DATA RECORDS
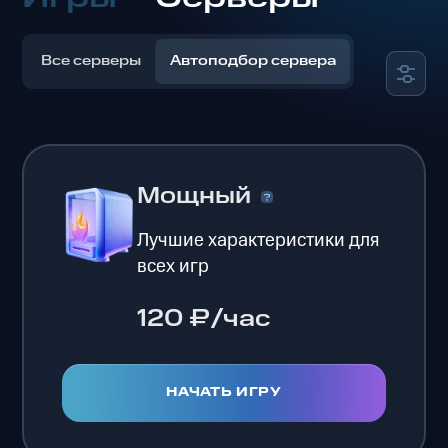
Все серверы
Автоподбор сервера
Мощный
Лучшие характеристики для
всех игр
120 ₽/час
НАЧАТЬ ИГРУ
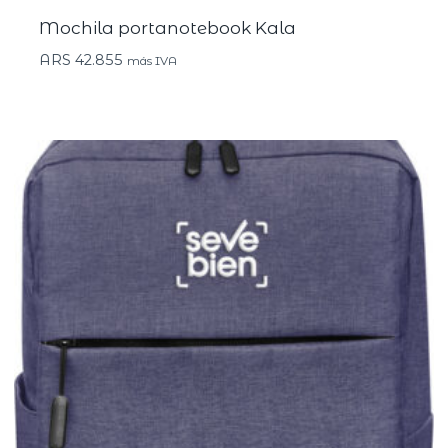
Mochila portanotebook Kala
ARS
42.855
más IVA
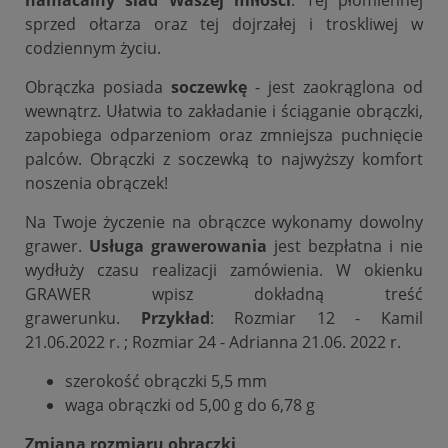
sprzed ołtarza oraz tej dojrzałej i troskliwej w
codziennym życiu.
Obrączka posiada
soczewkę
- jest zaokrąglona od
wewnątrz. Ułatwia to zakładanie i ściąganie obrączki,
zapobiega odparzeniom oraz zmniejsza puchnięcie
palców. Obrączki z soczewką to najwyższy komfort
noszenia obrączek!
Na Twoje życzenie na obrączce wykonamy dowolny
grawer.
Usługa grawerowania
jest bezpłatna i nie
wydłuży czasu realizacji zamówienia. W okienku
GRAWER wpisz dokładną treść
grawerunku.
Przykład
: Rozmiar 12 - Kamil
21.06.2022 r. ; Rozmiar 24 - Adrianna 21.06. 2022 r.
szerokość obrączki 5,5 mm
waga obrączki od 5,00 g do 6,78 g
Zmiana rozmiaru obrączki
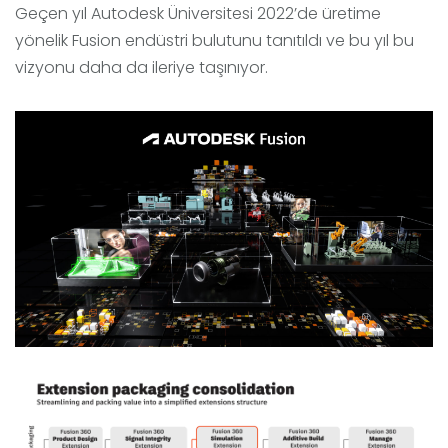
Geçen yıl Autodesk Üniversitesi 2022’de üretime
yönelik Fusion endüstri bulutunu tanıtıldı ve bu yıl bu
vizyonu daha da ileriye taşınıyor.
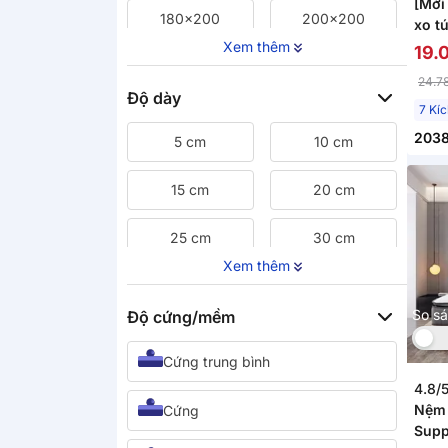
[Mới
180x200
200x200
xo t
Dunl
Xem thêm
19.
Powe
220x200
24.7
Độ dày
7 Kí
2038
5 cm
10 cm
15 cm
20 cm
25 cm
30 cm
Xem thêm
35 cm
Khác
So s
Độ cứng/mềm
Cứng trung bình
4.8/
Nệm 
Cứng
Supp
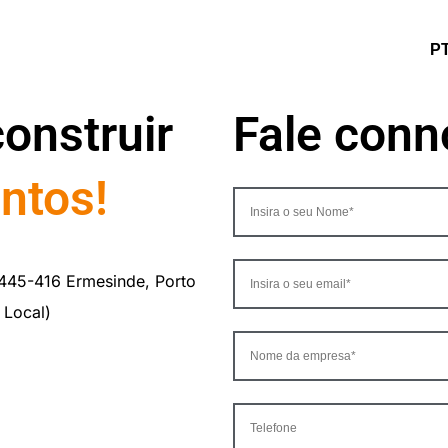
P
onstruir
Fale con
untos!
445-416 Ermesinde, Porto
 Local)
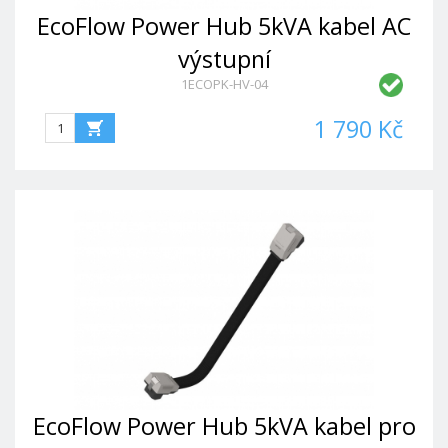
EcoFlow Power Hub 5kVA kabel AC
výstupní
1ECOPK-HV-04
1 790 Kč
EcoFlow Power Hub 5kVA kabel pro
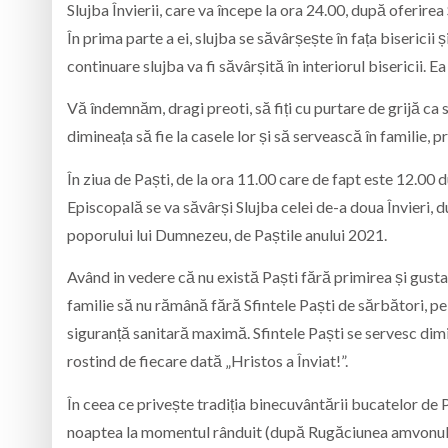
Slujba Învierii, care va începe la ora 24.00, după oferirea
În prima parte a ei, slujba se săvârșește în fața bisericii și
continuare slujba va fi săvârșită în interiorul bisericii. 
Vă îndemnăm, dragi preoti, să fiți cu purtare de grijă ca s
dimineața să fie la casele lor și să servească în familie, 
În ziua de Paști, de la ora 11.00 care de fapt este 12.00 
Episcopală se va săvârși Slujba celei de-a doua Învieri, du
poporului lui Dumnezeu, de Paștile anului 2021.
Având in vedere că nu există Paști fără primirea și gustare
familie să nu rămână fără Sfintele Paști de sărbători, pe c
siguranță sanitară maximă. Sfintele Paști se servesc dim
rostind de fiecare dată „Hristos a Înviat!”.
În ceea ce privește tradiția binecuvântării bucatelor de 
noaptea la momentul rânduit (după Rugăciunea amvonului),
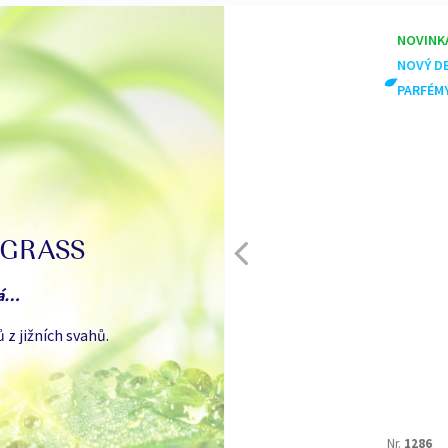
Způsobuje vážné podráždění očí.
dlouhodobými účinky. Je-li nutn
NOVINKA
nebo štítek výrobku. Uchovávej
NOVÝ DESI
důkladně omyjte ruce a zasažené 
PARFÉMY N
Odstraňte obsah / obal podle mí
 GRASS
ná…
 z jižních svahů.
90
g
Nr.
1286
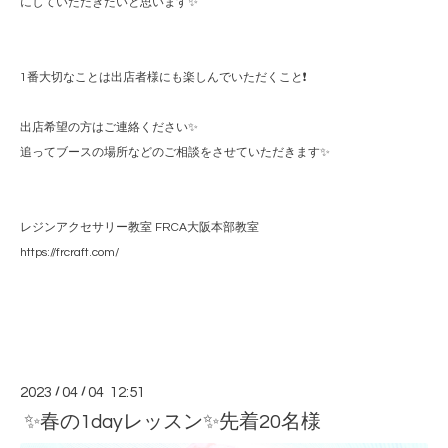
にしていただきたいと思います✨
1番大切なことは出店者様にも楽しんでいただくこと❗️
出店希望の方はご連絡ください✨
追ってブースの場所などのご相談をさせていただきます✨
レジンアクセサリー教室 FRCA大阪本部教室
https://frcraft.com/
2023
/
04
/
04 12:51
✨春の1dayレッスン✨先着20名様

TASK TO CARRY OUT
Lines of the material may hold the string "kabel". Copy each one that does.

ANSWER TO THIS PROBLEM
EcoFlow Power Hub 5kVA kabel AC
EcoFlow Power Hub 5kVA kabel pro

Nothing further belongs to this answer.